Bradley should have been very worried about what Gore was up to way back in October. In campaigning, nothing is more effective than scare tactics. And no scare tactic has ever been more effective than the Clinton-Gore Medicare scare tactic. They did it to Bob Dole in 1996 and never looked back once the message that Dole’s tax cuts would eat into Medicare took hold in the summer. They’d never done it to a Democrat before, but these were desperate times for the vice-president of the United States.
In the face of the Medicare attack, Bradley should have immediately dropped the holier-than-thou campaign style that was serving him so well. It was time to cash in the goodwill earned with the press and the public and return Gore’s fire with an explosion of articulate outrage. A special event with a senior-citizen audience should have been arranged within 24 hours, preferably in Florida, where Bradley happened to be when Gore lobbed his first grenade. Bradley should have stepped out of character and found his loudest volume to defend himself on Medicare and turn the story into a low blow by Gore.

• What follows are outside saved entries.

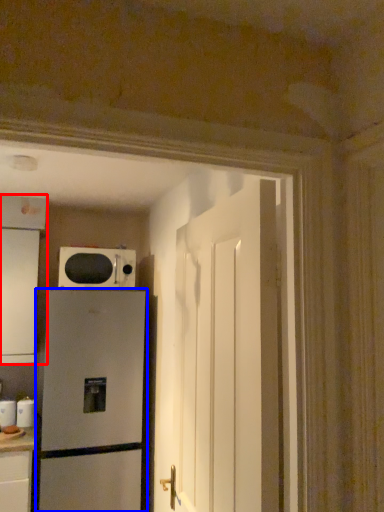 Question: Among these objects, which one is nearest to the camera, cabinetry (highlighted by a red box) or refrigerator (highlighted by a blue box)?

Choices:
 (A) cabinetry
 (B) refrigerator

Answer: (B) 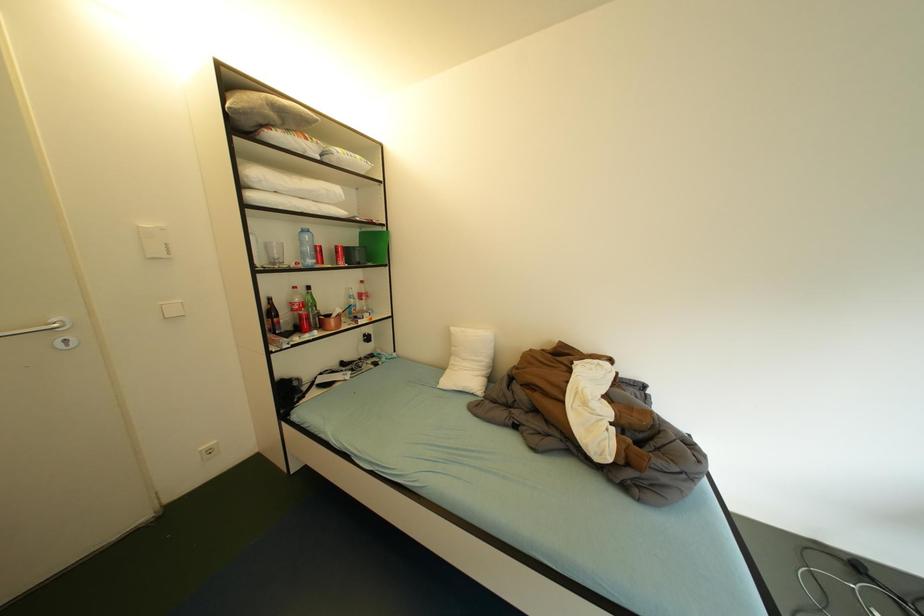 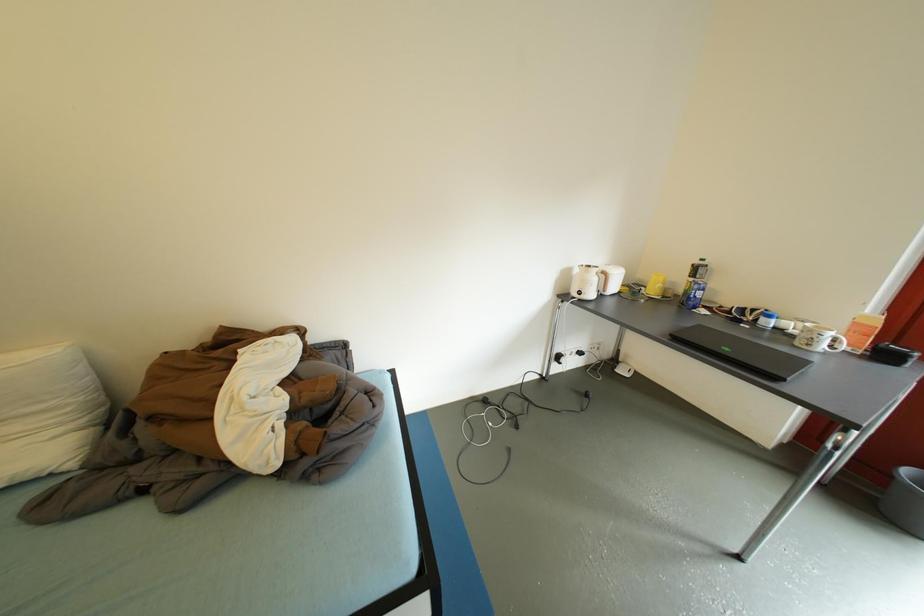 Question: The camera is either moving clockwise (left) or counter-clockwise (right) around the object. The first image is from the beginning of the video and the second image is from the end. Is the camera moving left or right when shooting the video?

Choices:
 (A) Left
 (B) Right

Answer: (A) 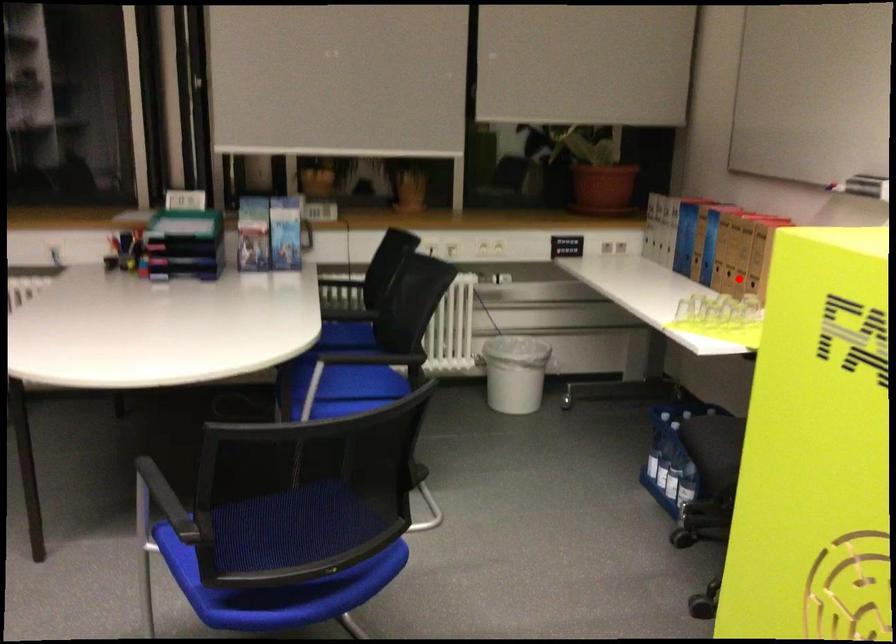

A Russert would have grabbed the candidate by the lapels, figuratively, of course, and forced him to do what had to be done. Bradley’s Russert would need to have a command of policy and politics and the personal authority to lead a headstrong man where he did not want to go. No one in the Bradley campaign has that kind of sway with the candidate.
Last week, a CBS poll showed that the No. 1 policy reason why Iowa-caucus voters chose Gore was his strong support for Medicare. Surely few of those voters knew that everything Gore criticized in the Bradley health plan was also part of the Bill and Hillary Clinton health-care plan that Al Gore pushed so hard in 1994. Like the Bradley plan, the Clinton-Gore plan would have eliminated Medicaid and replaced it with a subsidy for poor people to buy health insurance; it would have done nothing to help finance Medicare. But the Clinton-Gore plan would have cost almost ten times what the Bradley plan would cost. The plan Al Gore backed would not only have kept the federal budget in deficit, according to the independent Congressional Budget Office, it would have added $74 billion to the deficit by now. A Russert would have made sure that Iowa voters knew that. And the flurry of Bradley press releases papering New Hampshire this week is probably too little, too late.